Услышав это, Фатила поставила кисть с палитрой на этюдник, крепко обняла Фариду и заплакала:
— Не плачьте, ападжан! Вот увидите, пройдет время, и он вернется к Вам и, целуя Вам ноги, будет просить прощения!.. Постойте, постойте… А что, если это клевета?! Вы же лично не застали его в постели с этой, так называемой любовницей?! Клевета это такая штука… А вы читали роман нашего узбекского писателья Абдуллы Кадири «Минувшие дни»? — поинтересовалась Фатила.
— Дык какая я узбечка, ежели не читала романа такого писателя как Абдулла Кадири. Конечно, читала — сказала Фарида, вытирая слезы краем платка.
— Так, вот, как Вы помните, в том романе есть такие трагические сцены, где проклятый Хамидбай написал письмо Атабеку от имени Кумуш, в котором оклеветал обоих, но всё же временно смог разлучить возлюбленных. Но первая жена Зайнаб, которую не любил Атабек, из чувства ревности всё же отравляет её сильнодействующим ядом, и беременная красавица Кумуш умирает на руках у Атабека, харкая кровью и прося у него прощения. Написав этот эпизод, писатель тоже заплакал. Его сын Хабибулла сообщает своей маме, что его отец, то есть писатель Абдулла Кадири, плачет. Испуганная жена писателя Абдуллы Кадири, заявила, мол, твой отец, наверное, сошел с ума от напряженного труда над своим романом! С этими словами она зашла в кабинет мужа и увидела, что Абдулла Кадири действительно плачет.

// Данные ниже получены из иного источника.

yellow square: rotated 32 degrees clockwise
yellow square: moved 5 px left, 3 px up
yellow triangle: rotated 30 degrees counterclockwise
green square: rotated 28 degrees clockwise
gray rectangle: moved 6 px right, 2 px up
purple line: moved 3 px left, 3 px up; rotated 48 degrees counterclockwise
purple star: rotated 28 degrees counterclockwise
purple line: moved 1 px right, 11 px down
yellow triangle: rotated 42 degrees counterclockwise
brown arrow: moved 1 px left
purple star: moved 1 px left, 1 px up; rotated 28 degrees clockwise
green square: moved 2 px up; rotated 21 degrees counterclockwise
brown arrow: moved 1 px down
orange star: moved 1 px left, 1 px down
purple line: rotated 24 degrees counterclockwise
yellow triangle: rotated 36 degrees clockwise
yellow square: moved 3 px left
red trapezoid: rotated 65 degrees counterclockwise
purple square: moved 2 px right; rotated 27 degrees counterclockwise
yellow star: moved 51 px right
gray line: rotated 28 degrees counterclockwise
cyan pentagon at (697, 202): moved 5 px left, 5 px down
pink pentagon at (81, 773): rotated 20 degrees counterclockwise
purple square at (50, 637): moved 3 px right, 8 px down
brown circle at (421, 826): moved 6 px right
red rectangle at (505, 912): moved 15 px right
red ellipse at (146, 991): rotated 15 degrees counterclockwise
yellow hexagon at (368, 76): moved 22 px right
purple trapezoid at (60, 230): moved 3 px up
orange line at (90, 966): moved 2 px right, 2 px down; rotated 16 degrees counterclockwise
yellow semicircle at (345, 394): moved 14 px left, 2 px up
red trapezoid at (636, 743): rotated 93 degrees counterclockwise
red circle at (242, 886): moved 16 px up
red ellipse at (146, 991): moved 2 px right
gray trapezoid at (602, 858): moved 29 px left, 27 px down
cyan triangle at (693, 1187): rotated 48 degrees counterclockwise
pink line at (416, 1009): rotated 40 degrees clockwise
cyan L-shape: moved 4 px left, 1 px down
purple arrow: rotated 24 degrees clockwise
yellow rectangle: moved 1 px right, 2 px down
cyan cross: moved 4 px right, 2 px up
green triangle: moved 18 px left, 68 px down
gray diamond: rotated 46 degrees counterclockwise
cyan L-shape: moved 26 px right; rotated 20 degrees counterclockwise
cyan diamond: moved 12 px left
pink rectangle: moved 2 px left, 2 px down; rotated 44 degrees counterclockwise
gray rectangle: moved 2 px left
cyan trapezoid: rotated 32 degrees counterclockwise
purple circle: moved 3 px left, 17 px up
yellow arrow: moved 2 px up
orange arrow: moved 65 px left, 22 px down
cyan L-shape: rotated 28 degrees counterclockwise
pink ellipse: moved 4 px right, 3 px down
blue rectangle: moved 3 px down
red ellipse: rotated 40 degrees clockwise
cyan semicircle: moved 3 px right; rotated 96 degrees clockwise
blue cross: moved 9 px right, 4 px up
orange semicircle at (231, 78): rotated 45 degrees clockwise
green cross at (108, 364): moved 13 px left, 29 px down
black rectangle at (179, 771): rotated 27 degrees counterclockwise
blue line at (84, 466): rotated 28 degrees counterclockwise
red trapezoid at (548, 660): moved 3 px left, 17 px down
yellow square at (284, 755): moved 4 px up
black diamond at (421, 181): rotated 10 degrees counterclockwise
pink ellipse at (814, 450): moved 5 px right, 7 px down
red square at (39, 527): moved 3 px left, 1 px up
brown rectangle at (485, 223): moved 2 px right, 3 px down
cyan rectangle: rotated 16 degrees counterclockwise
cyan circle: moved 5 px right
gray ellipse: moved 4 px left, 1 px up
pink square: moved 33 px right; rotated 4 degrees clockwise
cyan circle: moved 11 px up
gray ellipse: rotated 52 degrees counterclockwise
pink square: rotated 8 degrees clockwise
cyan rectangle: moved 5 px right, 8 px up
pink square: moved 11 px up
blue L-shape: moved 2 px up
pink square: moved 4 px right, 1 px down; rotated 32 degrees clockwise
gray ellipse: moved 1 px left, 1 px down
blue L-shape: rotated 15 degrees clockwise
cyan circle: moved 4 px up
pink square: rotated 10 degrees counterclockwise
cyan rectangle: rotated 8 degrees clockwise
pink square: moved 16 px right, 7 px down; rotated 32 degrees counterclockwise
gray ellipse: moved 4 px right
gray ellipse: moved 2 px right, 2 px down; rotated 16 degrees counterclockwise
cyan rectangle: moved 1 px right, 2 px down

— Что с Вами, дадаси, почему Вы плачете?! Не пугайте нас! — сказала она, плача. Абдулла Кадири поднял голову и со слезами на глазах сказал:
— Кумуш умерла…
Какая Кумуш?! — удивилась жена писателя.
— Главная героиня моего романа…
— Товба! — удивилась жена Абдуллы Кадири и присела на табуретку от бессилия.
Так что не плачьте, ападжан, не стоит напрасно лить слезы! Мой вам совет: Вы должны поехать к нему и проверить, действительно ли Ваш муж изменял Вам. Сначала поговорите с ним один на один, а потом делайте соответствующие выводы — сказала художница Фатила, обнимая Фариду.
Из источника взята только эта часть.